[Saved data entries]
* * *

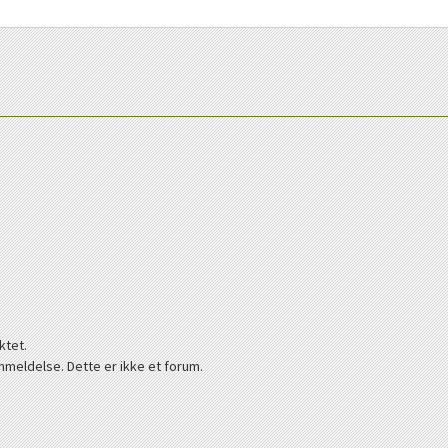
ktet.
nmeldelse. Dette er ikke et forum.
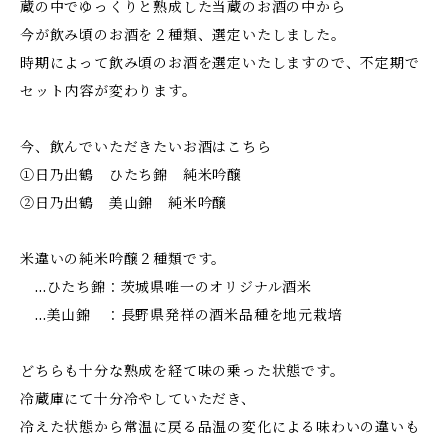
蔵の中でゆっくりと熟成した当蔵のお酒の中から
今が飲み頃のお酒を２種類、選定いたしました。
時期によって飲み頃のお酒を選定いたしますので、不定期で
セット内容が変わります。
今、飲んでいただきたいお酒はこちら
①日乃出鶴 ひたち錦 純米吟醸
②日乃出鶴 美山錦 純米吟醸
米違いの純米吟醸２種類です。
…ひたち錦：茨城県唯一のオリジナル酒米
…美山錦 ：長野県発祥の酒米品種を地元栽培
どちらも十分な熟成を経て味の乗った状態です。
冷蔵庫にて十分冷やしていただき、
冷えた状態から常温に戻る品温の変化による味わいの違いも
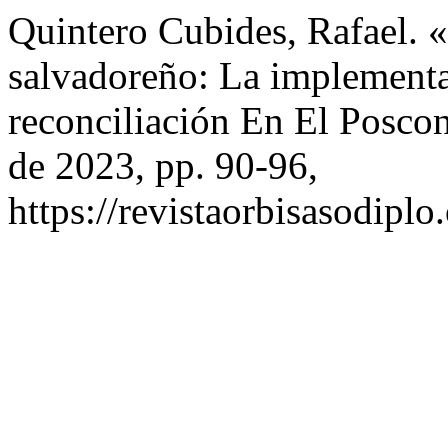
Quintero Cubides, Rafael. 
salvadoreño: La implement
reconciliación En El Poscon
de 2023, pp. 90-96,
https://revistaorbisasodiplo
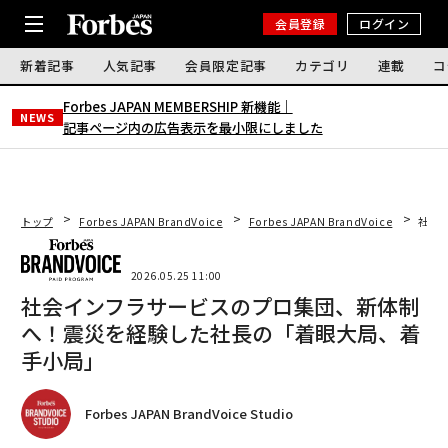
会員登録
ログイン
新着記事
人気記事
会員限定記事
カテゴリ
連載
コ
Forbes JAPAN MEMBERSHIP 新機能｜
NEWS
記事ページ内の広告表示を最小限にしました
トップ
Forbes JAPAN BrandVoice
Forbes JAPAN BrandVoice
社会
2026.05.25 11:00
社会インフラサービスのプロ集団、新体制
へ！震災を経験した社長の「着眼大局、着
手小局」
Forbes JAPAN BrandVoice Studio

* * *

[PROBLEM] Would you give the data above again word for word, minus the pictures?

[SOLUTION TO THIS PROBLEM]
ktet.
nmeldelse. Dette er ikke et forum.
蔵の中でゆっくりと熟成した当蔵のお酒の中から
今が飲み頃のお酒を２種類、選定いたしました。
時期によって飲み頃のお酒を選定いたしますので、不定期で
セット内容が変わります。
今、飲んでいただきたいお酒はこちら
①日乃出鶴 ひたち錦 純米吟醸
②日乃出鶴 美山錦 純米吟醸
米違いの純米吟醸２種類です。
…ひたち錦：茨城県唯一のオリジナル酒米
…美山錦 ：長野県発祥の酒米品種を地元栽培
どちらも十分な熟成を経て味の乗った状態です。
冷蔵庫にて十分冷やしていただき、
冷えた状態から常温に戻る品温の変化による味わいの違いも
Quintero Cubides, Rafael. 
salvadoreño: La implement
reconciliación En El Poscon
de 2023, pp. 90-96,
https://revistaorbisasodiplo
会員登録
ログイン
新着記事
人気記事
会員限定記事
カテゴリ
連載
コ
Forbes JAPAN MEMBERSHIP 新機能｜
NEWS
記事ページ内の広告表示を最小限にしました
トップ
Forbes JAPAN BrandVoice
Forbes JAPAN BrandVoice
社会
2026.05.25 11:00
社会インフラサービスのプロ集団、新体制
へ！震災を経験した社長の「着眼大局、着
手小局」
Forbes JAPAN BrandVoice Studio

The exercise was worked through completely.